177 reviews1 follower
August 16, 2025
I think it's my fault I didn't like this book as much as I should, and not a fault of the book itself. This being so for a couple of reasons: I'd like to get more into bird-watching, but at this point I know very little about birds, so many of the descriptions of avian life (and really many of the animals) were foreign and hard for me to picture. Secondly, Scotland's Rough Bounds seems like a beautiful place to explore; but I think I'm kinda a shameless sucker for American nature. I love the National Parks and places I can conceivably drive to from my home because I can picture myself there. Nothing against Scotland, but it seems like an alien planet to me at this point in my life (I'm definitely gonna have to do something about this, huh?...). Thanks to Ansell, however, for this thoughtful solitary journey.

3.5/5 Stars

"This is what can happen when you are completely alone in nature; you may see all the same things as when you are in company, but you see them quite differently. You slough off the skin of self, all self-awareness, and are left with pure sensation. Nothing has a name; it is only itself. You look at a tree, and instead of seeing it as an idea, a network of associations built up over a lifetime, you see it for itself, pure form, freed of all preconceptions. You see the play of light, and everything is radiant, everything is in fact made of light. I have had moments like this since childhood, moments when I felt that I had stepped out of time, moments when I felt as though there was no longer any filter between me and the world: the filter being, I suppose, the carefully constructed self."

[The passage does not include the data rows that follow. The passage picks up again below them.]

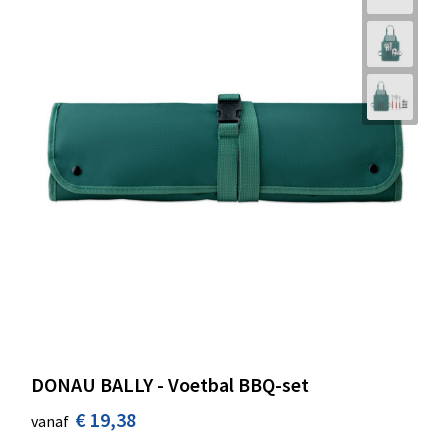
DONAU BALLY - Voetbal BBQ-set
€ 19,38
vanaf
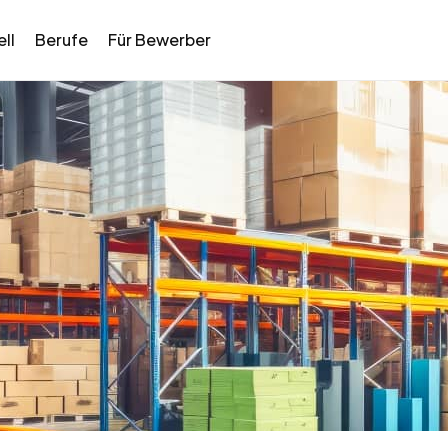
ll
Berufe
Für Bewerber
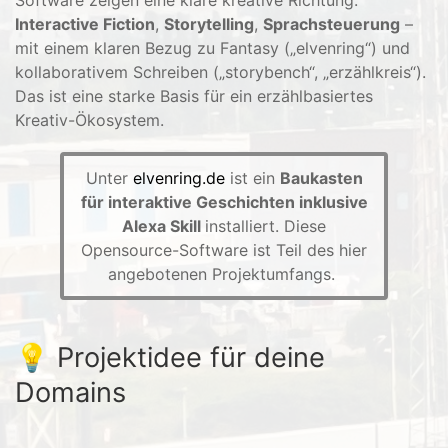
Interactive Fiction
,
Storytelling
,
Sprachsteuerung
–
mit einem klaren Bezug zu Fantasy („elvenring“) und
kollaborativem Schreiben („storybench“, „erzählkreis“).
Das ist eine starke Basis für ein erzählbasiertes
Kreativ-Ökosystem.
Unter
elvenring.de
ist ein
Baukasten
für interaktive Geschichten inklusive
Alexa Skill
installiert. Diese
Opensource-Software ist Teil des hier
angebotenen Projektumfangs.
💡 Projektidee für deine
Domains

Profile Image for Stephen Oliver.
Author 95 books6 followers
March 5, 2021
Neil writes beautiful prose, reminiscent of Robert Macfarlane, another favourite author of mine. His journeys to Knoydart, a wild and remote part of Scotland, in which I have climbed, are recalled over a year in this emotionally-charged book. His descriptions of the natural world, the animals, birds, trees, flora and fauna that he encounters, are very evocative. He has a powerful sense of self-awareness, from living on his own much of his life. But he is no loner and enjoys the company of like-minded people; he encounters fellow wanderers in bothies and enjoys sharing his knowledge. During this journey he describes his failing hearing and health battles. The journey into silence is tinged with meaning, both external and internal, for him. He inadvertently helped me, as I realised that I, too, couldn’t hear all the birdsong that I used to. I also have lost some of my hearing but only became aware of it from treading this lovely book by Neil. One minor criticism, I would have liked a map and more detail of place names. I know he’s probably trying to preserve the sense of remoteness but I like to cross-reference places on my OS maps.